La nation semi-aride d’Afrique du Sud-Ouest investit dans des installations hydrauliques et prévoit une deuxième usine de dessalement pour approvisionner les mines de la région sèche d’Erongo en prévision de la hausse des prix de l’uranium attirant les investisseurs, selon le ministre des Finances Ipumbu Shiimi .

 

 

« Il y a un certain nombre de projets d’uranium dans le pipeline qui attendent juste que le prix se redresse », a déclaré Shiimi dans une interview depuis Davos jeudi. « Si le prix atteint 65 à 70 dollars la livre, cela déclenchera davantage d’investissements dans l’uranium. »

Il y a eu un regain de la demande d’ énergie nucléaire depuis l’invasion de l’Ukraine par la Russie alors que les nations se bousculent pour réduire leur dépendance aux combustibles fossiles. Cela a stimulé un rallye de l’uranium, avec des prix qui ont plus que triplé d’un creux de 2016 à 63,75 $ la livre en avril.

 

 

Le Royaume-Uni prévoit de tripler sa capacité nucléaire installée d’ ici 2050, et la Belgique négocie pour garder deux réacteurs ouverts. Le président sud-coréen Yoon Suk Yeol prévoit de placer l’ énergie nucléaire au cœur des objectifs climatiques du pays. La Californie, berceau du mouvement antinucléaire américain, reconsidère ses plans de fermeture de son seul ensemble de réacteurs restant.

« La hausse du prix de l’uranium a incité les mineurs d’uranium à accélérer l’ exploration et la production », a déclaré John Ciampaglia, directeur général de Sprott Asset Management, qui a lancé l’année dernière la première fiducie physique d’uranium au monde, dans une présentation datée du 17 mai. , 57 nouvelles centrales nucléaires sont en construction et 97 sont prévues, mais la production actuelle d’uranium ne suffit pas à répondre à la demande.

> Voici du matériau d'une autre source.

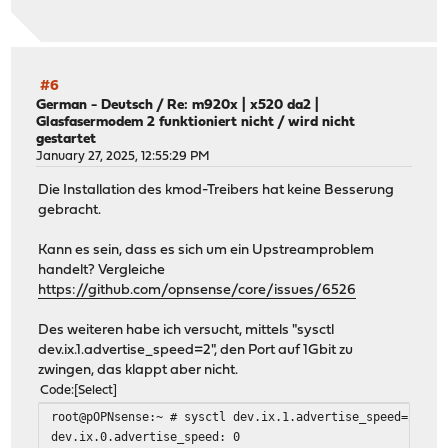
#6
German - Deutsch
/
Re: m920x | x520 da2 |
Glasfasermodem 2 funktioniert nicht / wird nicht
gestartet
January 27, 2025, 12:55:29 PM
Die Installation des kmod-Treibers hat keine Besserung
gebracht.
Kann es sein, dass es sich um ein Upstreamproblem
handelt? Vergleiche
https://github.com/opnsense/core/issues/6526
Des weiteren habe ich versucht, mittels "sysctl
dev.ix.1.advertise_speed=2", den Port auf 1Gbit zu
zwingen, das klappt aber nicht.
Code
Select
root@pOPNsense:~ # sysctl dev.ix.1.advertise_speed=2
dev.ix.0.advertise_speed: 0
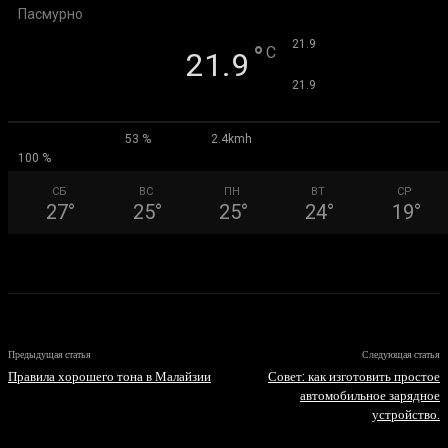
Пасмурно
°
21.9
°
C
21.9
°
21.9
53 %
2.4kmh
100 %
СБ
ВС
ПН
ВТ
СР
27
°
25
°
25
°
24
°
19
°
Предыдущая статья
Следующая статья
Правила хорошего тона в Малайзии
Совет: как изготовить простое
автомобильное зарядное
устройство.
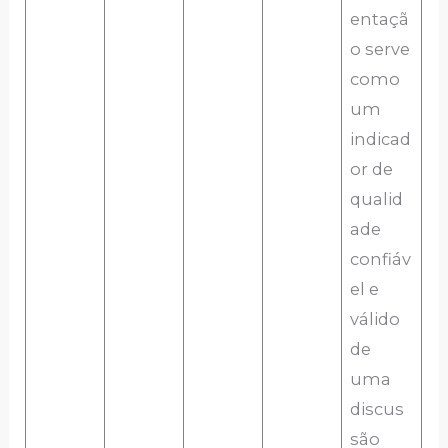
entaçã
o serve
como
um
indicad
or de
qualid
ade
confiáv
el e
válido
de
uma
discus
são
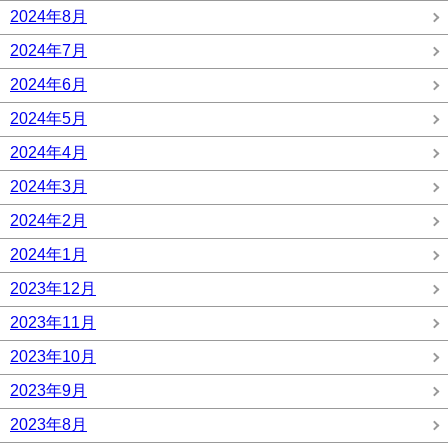
2024年8月
2024年7月
2024年6月
2024年5月
2024年4月
2024年3月
2024年2月
2024年1月
2023年12月
2023年11月
2023年10月
2023年9月
2023年8月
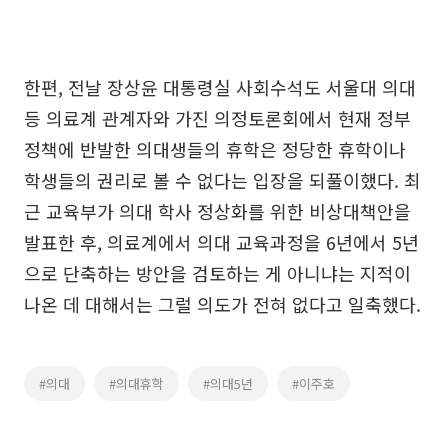
한편, 전날 장상윤 대통령실 사회수석도 서울대 의대
등 의료계 관계자와 가진 의정토론회에서 현재 정부
정책에 반발한 의대생들의 휴학은 정당한 휴학이나
학생들의 권리로 볼 수 없다는 입장을 되풀이했다. 최
근 교육부가 의대 학사 정상화를 위한 비상대책안을
발표한 후, 의료계에서 의대 교육과정을 6년에서 5년
으로 단축하는 방안을 검토하는 게 아니냐는 지적이
나온 데 대해서는 그럴 의도가 전혀 없다고 일축했다.
#의대
#의대휴학
#의대5년
#이주호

Pour l’instant, seules deux des trois mines namibiennes produisent du combustible nucléaire – Rossing Uranium Mine et Husab Uranium – contrôlées par des investisseurs chinois. L’Australien Paladin Energy Ltd. prévoit de reprendre la production commerciale de sa mine Langer Heinrich d’ici 2024.

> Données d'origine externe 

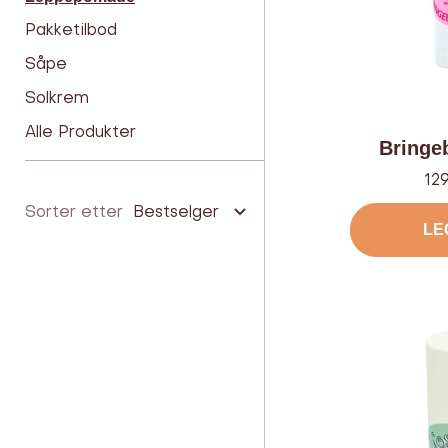
Pakketilbod
Såpe
Solkrem
Alle Produkter
Bringe
Til
129
Sorter etter
Bestselger
LE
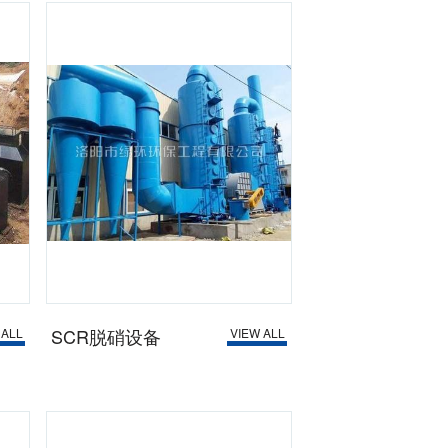
SCR脱硝设备
 ALL
VIEW ALL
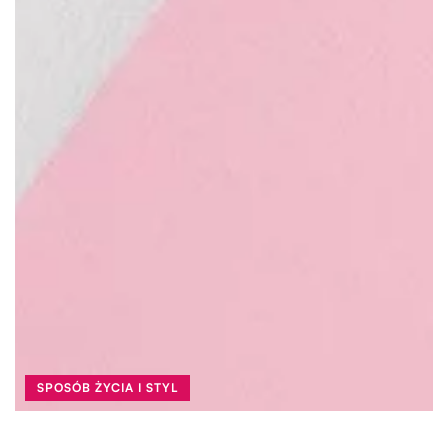
SPOSÓB ŻYCIA I STYL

Il y a cinq zones minières en cours d’ exploration dans le pays, selon l’Association namibienne de l’uranium. Parmi les projets :

* Deep Yellow Ltd. prévoit d’achever son étude de faisabilité de la région de Tumas d’ici la fin de l’année et a déclaré avoir trouvé des « cibles potentielles » dans la région d’Omahola.
* Bannerman Resources Ltd. a nommé Wood Plc pour diriger l’étude de faisabilité de son projet Etango-8 .
* Elevate Uranium Ltd. a rapporté le 4 mai une estimation initiale des ressources de 20,3 millions de livres sur son projet Koppies .

Les prix de l’uranium, qui ont atteint un record en 2007, languissent depuis près d’une décennie.

« BNEF prévoit que les deux – la guerre de la Russie contre l’Ukraine et la ruée vers l’ énergie propre – conduiront à un plus grand intérêt pour le nucléaire et l’uranium », a déclaré Chris Gadomski , analyste de l’industrie nucléaire chez Bloomberg NEF. « Nous constatons déjà une augmentation de la production au Canada, en Namibie et au Niger. »

HYDROGÈNE VERT

La récente hausse des prix d’autres métaux a également aidé la Namibie à améliorer sa balance commerciale, a déclaré Shiimi.

Le prochain objectif du pays est d’exporter de l’énergie vers l’Afrique du Sud voisine. En novembre, il a choisi Hyphen Hydrogen Energy pour un projet de 9,4 milliards de dollars qui devrait produire 300 000 tonnes d’hydrogène vert par an. Le pays dispose également d’importantes ressources éoliennes et solaires .

Autres plans de la Namibie pour attirer les investisseurs :

* Lancement d’appels d’offres dans les industries laitières et végétales
* Vente d’actifs agricoles
* Création d’un fonds souverain pour utiliser une partie de ses revenus énergétiques attendus.